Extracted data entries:
◇ ◇ ◇ ◇
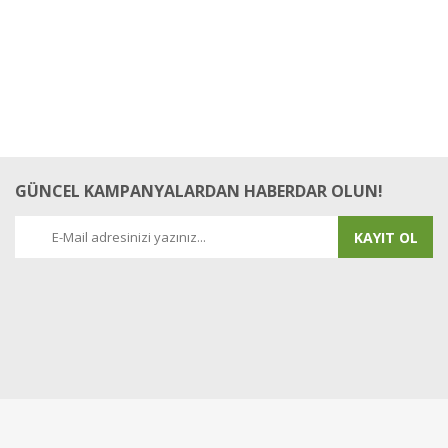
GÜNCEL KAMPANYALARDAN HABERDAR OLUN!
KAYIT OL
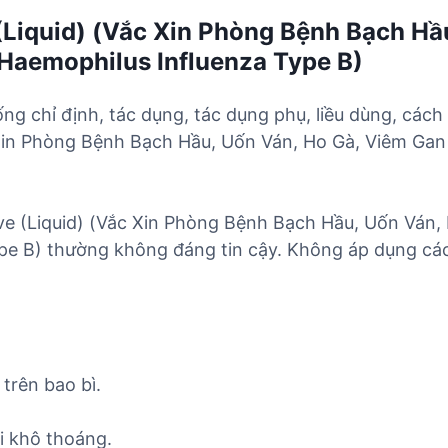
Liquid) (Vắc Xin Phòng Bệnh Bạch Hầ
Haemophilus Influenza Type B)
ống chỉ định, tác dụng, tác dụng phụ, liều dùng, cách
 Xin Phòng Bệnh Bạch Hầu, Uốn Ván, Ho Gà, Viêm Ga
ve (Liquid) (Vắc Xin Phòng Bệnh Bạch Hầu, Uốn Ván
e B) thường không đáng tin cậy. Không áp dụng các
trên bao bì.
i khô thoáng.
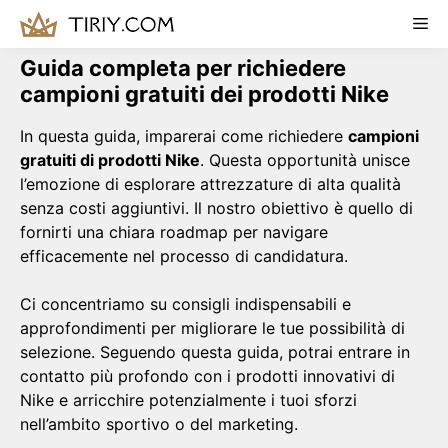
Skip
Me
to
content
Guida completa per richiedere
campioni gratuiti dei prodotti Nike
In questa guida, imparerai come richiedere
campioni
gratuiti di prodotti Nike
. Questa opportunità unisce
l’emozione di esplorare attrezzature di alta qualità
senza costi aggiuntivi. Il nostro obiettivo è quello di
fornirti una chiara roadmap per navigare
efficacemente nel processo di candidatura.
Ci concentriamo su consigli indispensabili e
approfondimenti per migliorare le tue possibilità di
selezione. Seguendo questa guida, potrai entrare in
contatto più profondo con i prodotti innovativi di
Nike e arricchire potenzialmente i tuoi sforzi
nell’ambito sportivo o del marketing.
◇ ◇ ◇ ◇
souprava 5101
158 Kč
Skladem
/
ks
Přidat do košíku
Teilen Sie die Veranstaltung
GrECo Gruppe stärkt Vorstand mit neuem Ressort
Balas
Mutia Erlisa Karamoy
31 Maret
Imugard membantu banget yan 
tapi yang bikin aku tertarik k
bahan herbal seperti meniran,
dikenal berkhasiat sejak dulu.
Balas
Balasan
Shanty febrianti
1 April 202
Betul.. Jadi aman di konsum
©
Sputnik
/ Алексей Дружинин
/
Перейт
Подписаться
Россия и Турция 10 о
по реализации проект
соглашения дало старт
◇ ◇ ◇ ◇
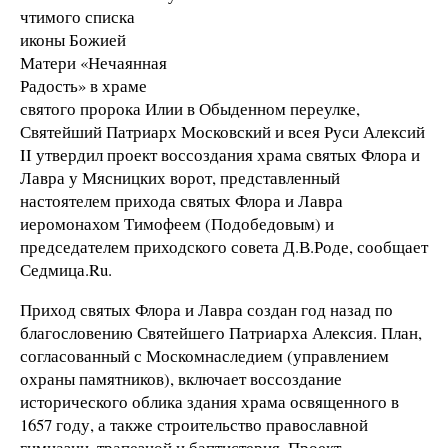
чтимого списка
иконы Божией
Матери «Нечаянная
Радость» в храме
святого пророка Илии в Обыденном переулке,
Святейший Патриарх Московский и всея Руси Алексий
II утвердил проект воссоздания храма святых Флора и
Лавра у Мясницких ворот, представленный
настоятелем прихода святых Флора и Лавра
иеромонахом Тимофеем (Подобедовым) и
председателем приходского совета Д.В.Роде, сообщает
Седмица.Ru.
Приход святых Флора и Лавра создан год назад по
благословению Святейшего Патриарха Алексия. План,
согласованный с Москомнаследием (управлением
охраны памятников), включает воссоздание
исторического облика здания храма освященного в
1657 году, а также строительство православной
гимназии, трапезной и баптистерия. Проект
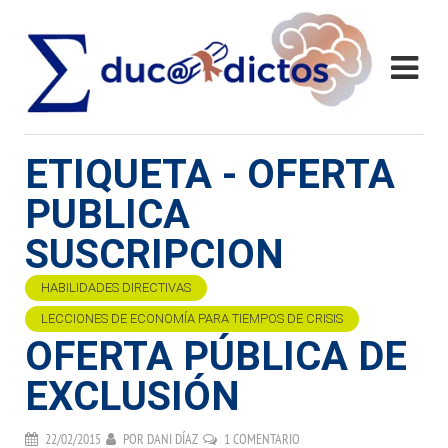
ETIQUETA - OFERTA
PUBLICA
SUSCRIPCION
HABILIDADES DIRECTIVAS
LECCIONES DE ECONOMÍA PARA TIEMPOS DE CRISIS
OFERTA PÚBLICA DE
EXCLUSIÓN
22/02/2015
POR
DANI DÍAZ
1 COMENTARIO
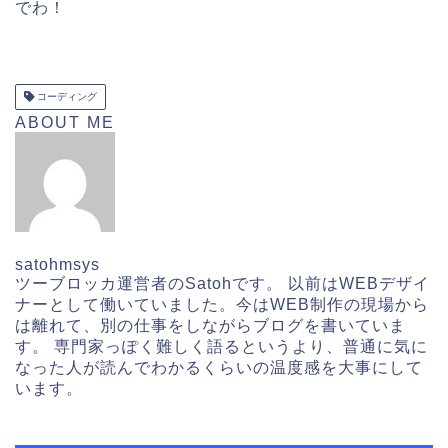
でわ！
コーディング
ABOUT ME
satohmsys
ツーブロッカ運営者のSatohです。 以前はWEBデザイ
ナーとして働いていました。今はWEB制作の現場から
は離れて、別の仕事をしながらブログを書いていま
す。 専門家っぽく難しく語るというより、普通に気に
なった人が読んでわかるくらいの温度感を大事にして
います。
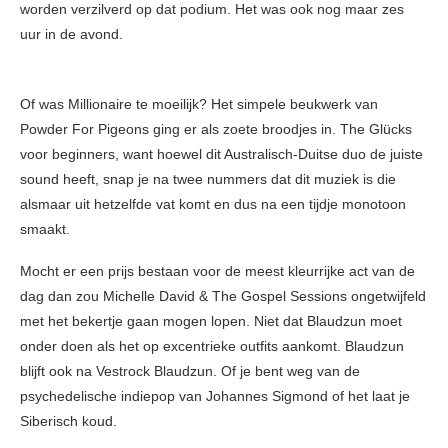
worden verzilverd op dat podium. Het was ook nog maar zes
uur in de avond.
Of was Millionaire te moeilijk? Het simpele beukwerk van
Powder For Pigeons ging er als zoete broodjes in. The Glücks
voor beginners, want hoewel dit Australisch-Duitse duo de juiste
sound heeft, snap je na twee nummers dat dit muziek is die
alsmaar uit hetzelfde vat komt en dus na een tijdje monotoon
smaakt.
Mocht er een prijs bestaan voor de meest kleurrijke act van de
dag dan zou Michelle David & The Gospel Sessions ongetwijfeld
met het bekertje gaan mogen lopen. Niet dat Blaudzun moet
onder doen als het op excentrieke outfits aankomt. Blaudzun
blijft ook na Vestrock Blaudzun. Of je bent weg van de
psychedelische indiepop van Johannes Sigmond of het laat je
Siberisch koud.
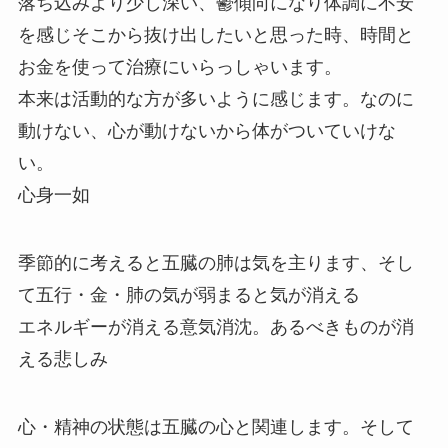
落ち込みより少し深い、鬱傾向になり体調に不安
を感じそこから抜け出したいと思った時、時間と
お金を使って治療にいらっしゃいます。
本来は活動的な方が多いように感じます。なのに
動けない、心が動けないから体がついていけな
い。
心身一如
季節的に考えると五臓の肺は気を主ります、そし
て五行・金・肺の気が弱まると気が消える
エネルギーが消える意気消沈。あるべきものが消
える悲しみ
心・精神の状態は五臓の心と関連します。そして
◇ ◇ ◇ ◇
▸ **ACTION ITEM**
Take the lines above from the one containing "動けない、心が動けないから体がついていけな" to the one containing "心・精神の状態は五臓の心と関連します。そして" and retype them exactly, both ends included, with nothing added.

▸ **SOLUTION FOR THIS TASK**
動けない、心が動けないから体がついていけな
い。
心身一如
季節的に考えると五臓の肺は気を主ります、そし
て五行・金・肺の気が弱まると気が消える
エネルギーが消える意気消沈。あるべきものが消
える悲しみ
心・精神の状態は五臓の心と関連します。そして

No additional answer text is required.